I disturbi comportamentali sono stati a lungo riconosciuti come potenziali indicatori della presenza di dolore negli animali. Tuttavia è importante riconoscere che ogni specie manifesta i propri comportamenti, a volte unici, legati al dolore o i disturbi comportamentali in modi diversi, spesso radicati nel processo evolutivo, quindi le specie da preda, per esempio, sono meno propense a “pubblicizzare” una maggiore vulnerabilità ai predatori. I cani possono diventare aggressivi, o silenziosi, o possono smettere di socializzare con i “loro” umani e gli altri cani. Le pecore, d’altra parte, possono apparire in gran parte le stesse quando vengono osservate casualmente.
Alcune espressioni di dolore però possono essere conservate. Un recente documento ha suggerito la comunanza di alcune caratteristiche dell’espressione facciale durante le esperienze di dolore acuto in diverse specie animali e negli esseri umani.
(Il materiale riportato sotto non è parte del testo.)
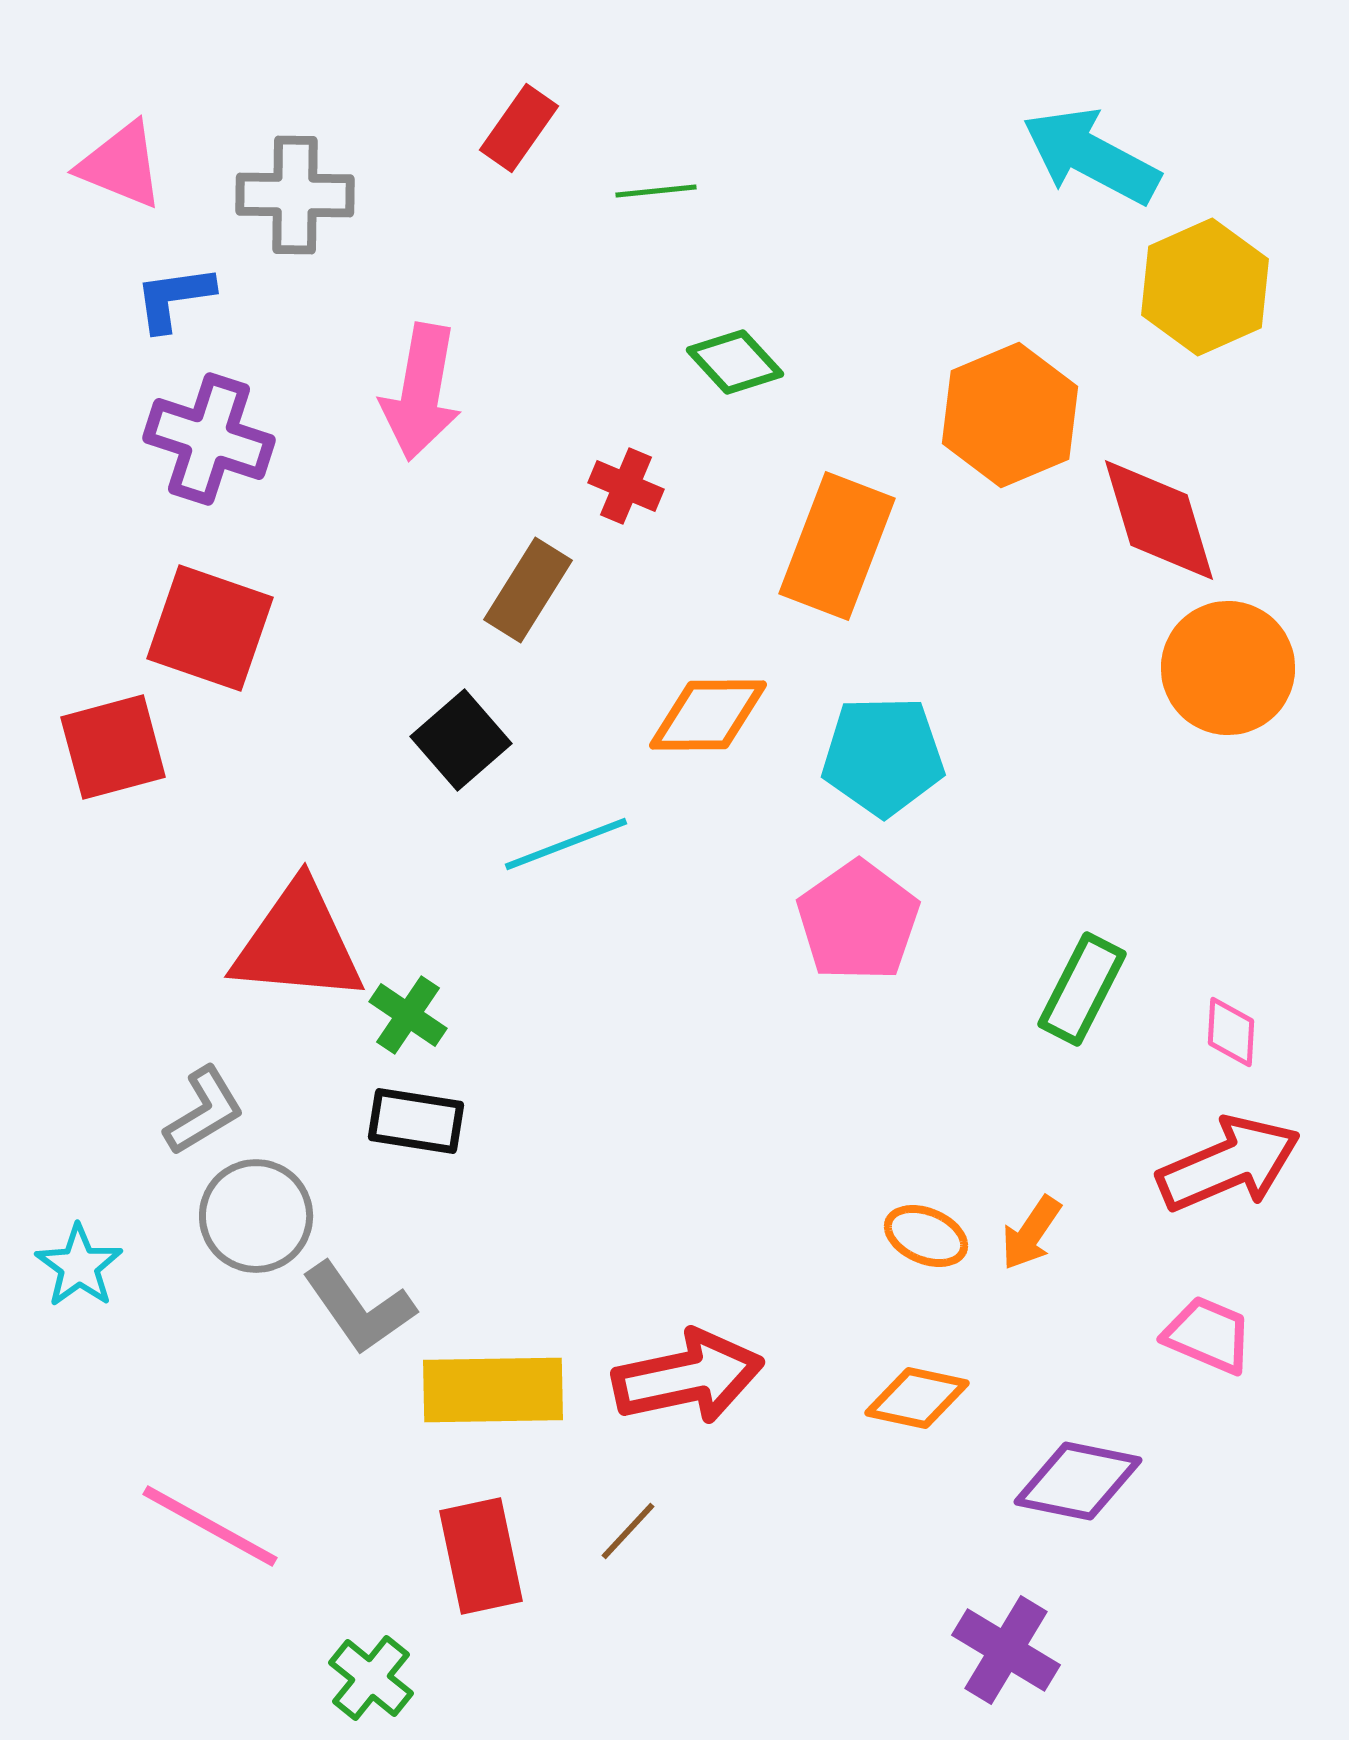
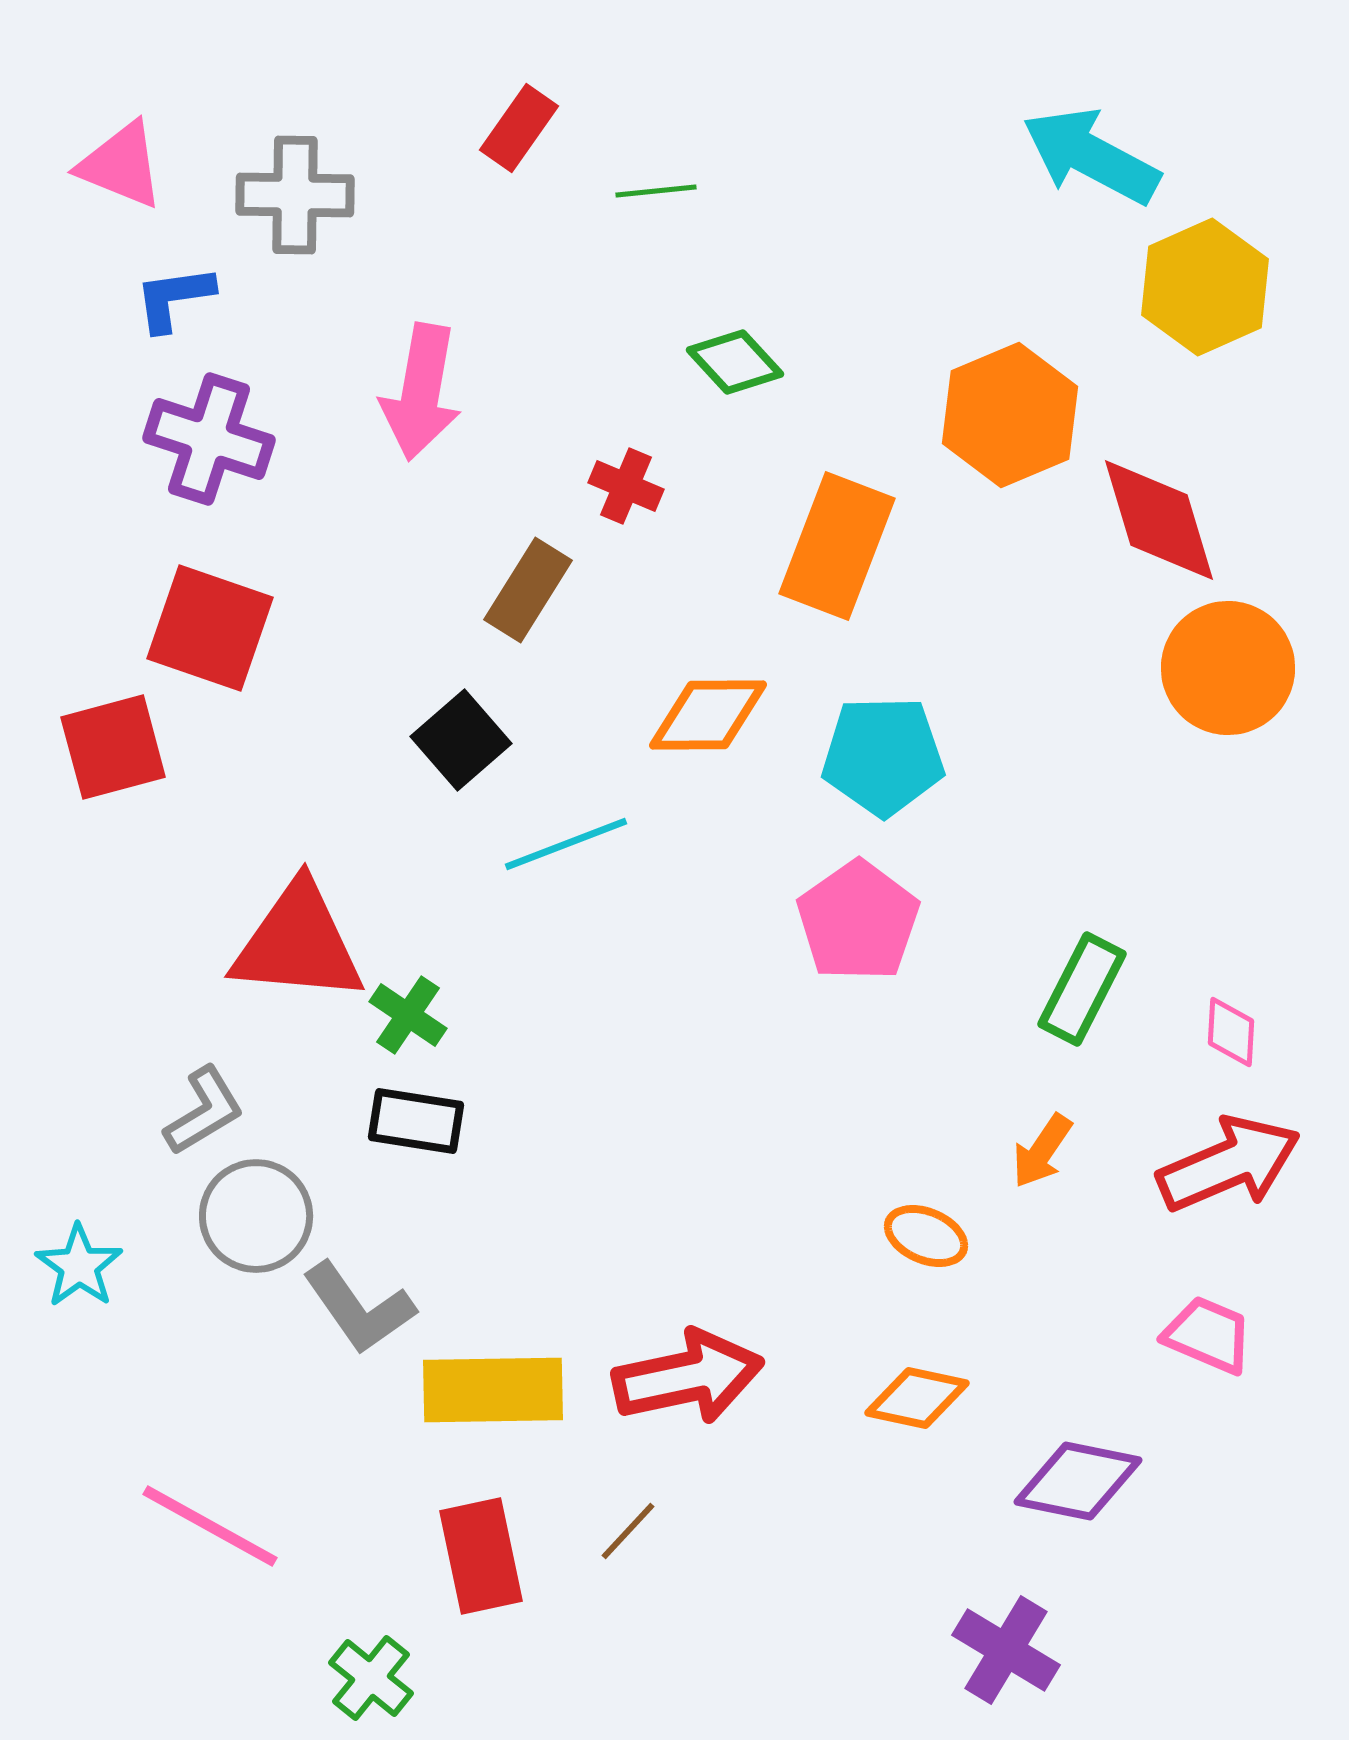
orange arrow at (1031, 1233): moved 11 px right, 82 px up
Queste scoperte e molto altro lavoro sono stati incorporati in strumenti per valutare il dolore animale, perché nelle parole di Lord Kelvin, il grande scienziato di Glaswegian dietro la scala di temperatura Kelvin, ha detto: “Quando non puoi misurarlo, quando non puoi esprimerlo in numero … hai appena, nei tuoi pensieri, avanzato allo stadio della scienza, qualunque sia la materia”.
Quindi, per trattare e gestire efficacemente il dolore, dobbiamo misurarlo.
E c’è una grande richiesta di questi strumenti. La Glasgow Composite Pain Scale, un semplice strumento per misurare il dolore acuto nei cani, pubblicato per la prima volta nel 2007, è stato tradotto in sei lingue. Viene utilizzato nelle pratiche veterinarie per misurare il dolore e trattarlo in modo efficace. È stata anche usata per valutare l’efficacia dei nuovi farmaci analgesici che sono stati sviluppati dalle aziende di salute animale. Gli strumenti per misurare l’impatto del dolore cronico, come l’osteoartrite, sulla qualità della vita dei cani sono ora disponibili e sono un progresso significativo nella gestione delle condizioni croniche.
Ora c’è uno sforzo globale per aumentare la consapevolezza del dolore negli animali. Recentemente la World Small Animal Veterinary Association ha lanciato il Global Pain Council e ha pubblicato un trattato per i veterinari e gli allevatori di tutto il mondo per promuovere il riconoscimento, la misurazione e il trattamento del dolore. I cani possono essere i migliori amici dell’uomo, ma per tutti coloro che lavorano con gli animali, li curano e ne godono la compagnia, capire come si sente il loro dolore è essenziale per migliorare la qualità della loro vita.